The monthly planning guide for visual & performing arts students


As we approach the final weeks of summer, anticipation is in the air for the school year ahead. By spending just a little time each month identifying your objectives, planning ahead, and taking action, you’ll be impressed by how much you can accomplish over the course of the entire school year. Whether you’re about to enter your freshman year in high school or in college, this is an exciting time in your life, so fulfill your goals one step at a time and enjoy the journey!

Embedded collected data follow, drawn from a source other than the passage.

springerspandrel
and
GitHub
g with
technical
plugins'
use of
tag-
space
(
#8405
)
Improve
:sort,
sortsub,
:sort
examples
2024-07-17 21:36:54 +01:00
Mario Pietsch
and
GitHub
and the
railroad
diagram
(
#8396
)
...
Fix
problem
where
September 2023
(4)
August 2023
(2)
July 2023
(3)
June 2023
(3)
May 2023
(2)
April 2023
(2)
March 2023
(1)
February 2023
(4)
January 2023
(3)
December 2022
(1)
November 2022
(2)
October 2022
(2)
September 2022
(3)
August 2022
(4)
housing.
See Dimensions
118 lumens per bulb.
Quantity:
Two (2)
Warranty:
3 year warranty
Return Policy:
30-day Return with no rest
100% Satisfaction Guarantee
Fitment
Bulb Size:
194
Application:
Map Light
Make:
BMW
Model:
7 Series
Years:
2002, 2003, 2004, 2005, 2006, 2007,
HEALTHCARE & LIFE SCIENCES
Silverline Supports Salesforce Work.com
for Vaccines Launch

Senior Arts Students — This is your time. You’ve been preparing for years and now college is almost here. You may be feeling a range of emotions from excited and happy to nervous and fear of the unknown. Just know that it’s perfectly natural and most students are going through the same thing. So open yourself up to meeting all types of people and broadening your experiences. Dedicate yourself to your work and your art, and treat this as a special time… because it is!

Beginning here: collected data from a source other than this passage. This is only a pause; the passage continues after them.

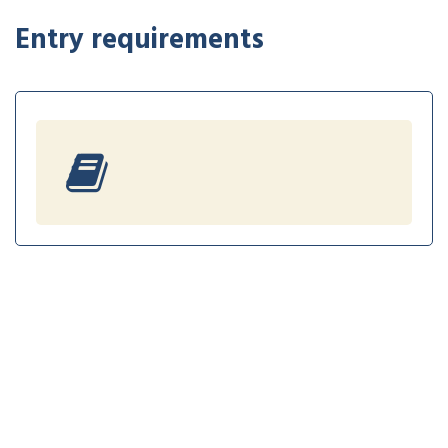
Entry requirements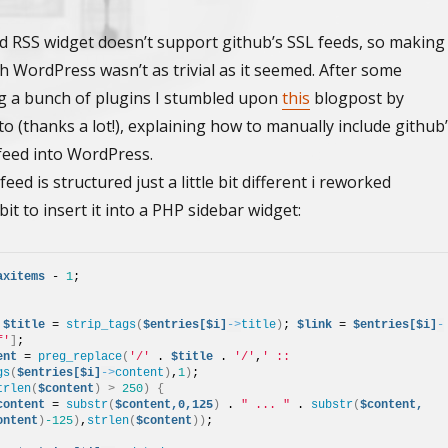
d RSS widget doesn’t support github’s SSL feeds, so making
h WordPress wasn’t as trivial as it seemed. After some
ng a bunch of plugins I stumbled upon
this
blogpost by
 (thanks a lot!), explaining how to manually include github
 feed into WordPress.
eed is structured just a little bit different i reworked
bit to insert it into a PHP sidebar widget:
axitems
 - 
1
; 
 
$title
 = 
strip_tags
(
$entries[$i]
->
title
)
; 
$link
 = 
$entries[$i]
-
f'
]
; 
ent
 = 
preg_replace
(
'/'
 . 
$title
 . 
'/'
,
' :: 
gs
(
$entries[$i]
->
content
)
,
1
)
; 
trlen
(
$content
)
>
250
)
{
content
 = 
substr
(
$content,0,125
)
 . 
" ... "
 . 
substr
(
$content,
ontent
)
-125
)
,
strlen
(
$content
))
;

Senior Parents — Prepare your student and yourself. Books, bedding, clothing, supplies, encouragement, love… you probably have a good sense of what your child will need to begin his or her college freshman year. But many parents forget to anticipate their own emotional state. Separation anxiety is only natural, especially if this is your first time sending a child off to college. Keep in mind there is an adjustment period, so have patience, stay busy, and remember that one of the best gifts you can give your child is a sense of independence.

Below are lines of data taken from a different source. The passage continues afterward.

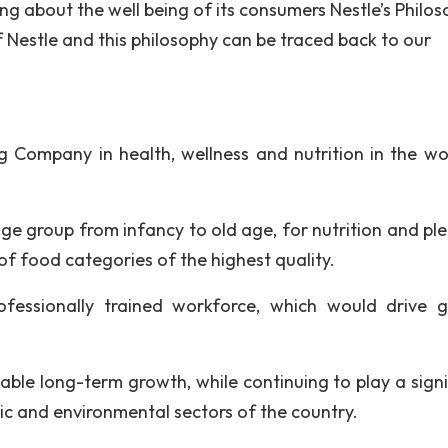
 about the well being of its consumers Nestle’s Philos
 Nestle and this philosophy can be traced back to our
ng Company in health, wellness and nutrition in the wor
e group from infancy to old age, for nutrition and ple
f food categories of the highest quality.
fessionally trained workforce, which would drive 
able long-term growth, while continuing to play a signi
mic and environmental sectors of the country.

Junior Arts Students — Start working now on your application essays. Compose rough drafts of the essays you’ll need for your college applications. The Common App is a free, online application used by over 400 colleges and universities, so see if it applies to your situation. It’s a good idea to have a teacher read and discuss essays with you so you can see which areas need work. Make revisions to your application essays and prepare final drafts. Remember to proofread the final essays. Then proofread them again.

Junior Parents — Help plan for submissions. Keep your child on track with test preparation, if needed. He or she should begin planning and/or assembling any supplemental submissions that will be needed, such as prescreen videos or portfolios. Review and update the list of target schools that you and your child have been developing. Record the pros and cons of each school.


Sophomore Arts Students — Refresh and reconsider. The summer break lets you step back and get some perspective on where you are in school and where you see yourself heading this year in preparation for college. It’s a good time to re-evaluate and refocus your academic and art efforts so that you can be sure you’re on track to accomplish your goals.

Sophomore Parents — Do some early research with your student. You can find all of the college entrance information you need online, as well as applications to many institutions. Summer is a great time for you and your child to check out some of the sites, plan future visits, and bookmark your favorites.


Freshman Arts Students — Discuss college savings. Talk to your parents about planning for college expenses. If your family has set up a savings plan for you, continue to add to it whenever possible. If not, there’s never a better time to start saving for college than now. You and your parents can use an online financial planning calculator to help assess the current savings situation and plan for the future.

Freshman Parents — Talk about financial participation. Now that your student is in high school, it’s important that he or she understand financial roles and responsibilities. Exactly what that role entails is entirely up to you, depending on your personal situation. Whether circumstances call for monetary contributions or simply keeping a tight reign on expenses, now is a good time to clearly communicate the needs and expectations.